Friday, March 31, 2006

What in the huh?

So I must admit that I’m confused by the negative reaction to my post It’s Not Easy Being Mean. I mean the title is even a Muppets reference. How much happier can you get?

This post has resulted in my admission to the Y being questioned and been described as disturbing in multiple ways. I fail to see the connection to either. Yes, I acted flamboyant for a scene in a movie. How else do you do a gossip report? My normal monotone wasn’t going to cut it. Yes I made rats squeak and scream. I think I made it clear that this was not an enjoyable experience, but required for the study I’m working on. All I did was pet them and hold them. I left my corkscrew at home. My final mean item was playing Troy in my movie. This seems pretty harmless. Sure he's a racist, sexist, stalking, metro, dense jerk, but this presentation does require a bit of acting on my part.

When I say something horrible, it’s probably sarcasm. Alternatively when I say something incredibly nice it’s probably sarcasm. In general when I’m speaking, writing or signing, it’s sarcasm.

I’m actually not hypersensitive, just confused as to what the comments meant exactly. Blogging is not the best medium for establishing a meaningful dialogue. In any case I’ll endeavor to be a sterling example of all things positive from now on.

Song of the moment: “Running out of time” Hot Hot Heat

2 comments:

too_intensified said...

Well, I wasn't going to go into this, but since you seem to want some sort of explanation, I was offended that you chose to stereotype and make fun of gay people through your flamboyant and lisped deliverance of a gossip report. Not only did you imply that only gay people gossip, but you supported those stereotypes of flamboyancy and lisping, which do accurately portray some gay people, but Grossly exaggerate others. You pursued your objective of getting your audience to laugh at the expense of homosexuals. A far more striking social criticism, and a more realistic portrayal, would have been to deliver it with your 'usual monotone', implying that everyone gossips. And that probably would have been funny too.

Again, I realize it's not like you're going to put this movie into theaters or anything, but that was the primary reason for my previous negative comment.

Ranteumptom said...

Though you’re certainly free to have your opinion (if you weren’t I wouldn’t allow comments to be posted) I completely disagree.

I never said the character was gay.
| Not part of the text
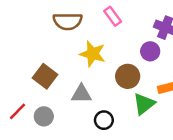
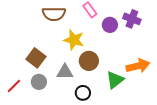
purple circle: (150, 51) -> (110, 25), moved
brown circle: (128, 76) -> (89, 61), moved
gray circle: (44, 116) -> (39, 82), moved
Yes he has a lisp, but there no indication of his sexual orientation. Any link between lisps, gays and gossip is in the mind of the viewer. If my character was part of a gang, it wouldn’t be saying he was a minority. If he had a large family it wouldn’t be saying he was Mormon or Catholic. I’m not claiming ignorance to these stereotypes, but I can’t be held responsible for connections the viewer makes. If these were the standards we lived by no one could say anything for fear of the connotations and associations of their words.

I have no moral qualms with using stereotypes for humor. If it’s funny to have a cowboy-hat wearing, gun-toting, Yeehaw-spouting Texan, I see no problem in doing so. It gives the audience an immediate reference point for the character. When the whole joke lasts 1.5 minutes I need to establish a character quickly. Most humor is going to require the viewer to be familiar with what you’re joking about. This is often facilitated by the use of stereotypes, which simply serve as types of characters. I do avoid stereotypes that are inherently negative (I would need a very good reason to have a stupid Polish person, but I don’t consider a lisp inherently negative.)

Who thinks that gays gossip more than other people? I’m not even familiar with that stereotype. Having a gossip reporter being homosexual is a bit more of a stereotype, but this is only damaging to gossip reporters, a group for which I have little to no sympathy. In any case the gossip from the bit is clearly fictional, so doesn’t relate back to anything real. The only stereotype I’d be perpetuating was that people with lisps tell inane, yet humorous, gossip on news shows. This is obviously not s stereotype we need to worry about.

Perhaps more important than any of these points is that I have no problem making fun of homosexuals. I have no problem making fun of heterosexuals. I am an equal-opportunity mocker. Actually this isn’t true. I almost always make fun of groups that I belong to more often than those I don’t. Some things are beyond joking about, but sexual orientation most certainly is not one of them. A joke does not necessarily indicate bigotry or intolerance, though I admit they can be related. I could be anti-Semitic and because of this spout tons of Jew jokes. But in my case really the only time I tell Jewish jokes is with my Jewish friends.

A final point is that I don’t think you can impose social commentary on everything. I hate how they do this in literature analysis. An author can just be telling a story without any subtext. A comic can tell a joke without an agenda. Some things are meant just to entertain, and I think it’s wrong to insist that they mean something or that the author should make them mean something.

And that is why my gossip reporter has a lisp, and would have one if I recorded it again.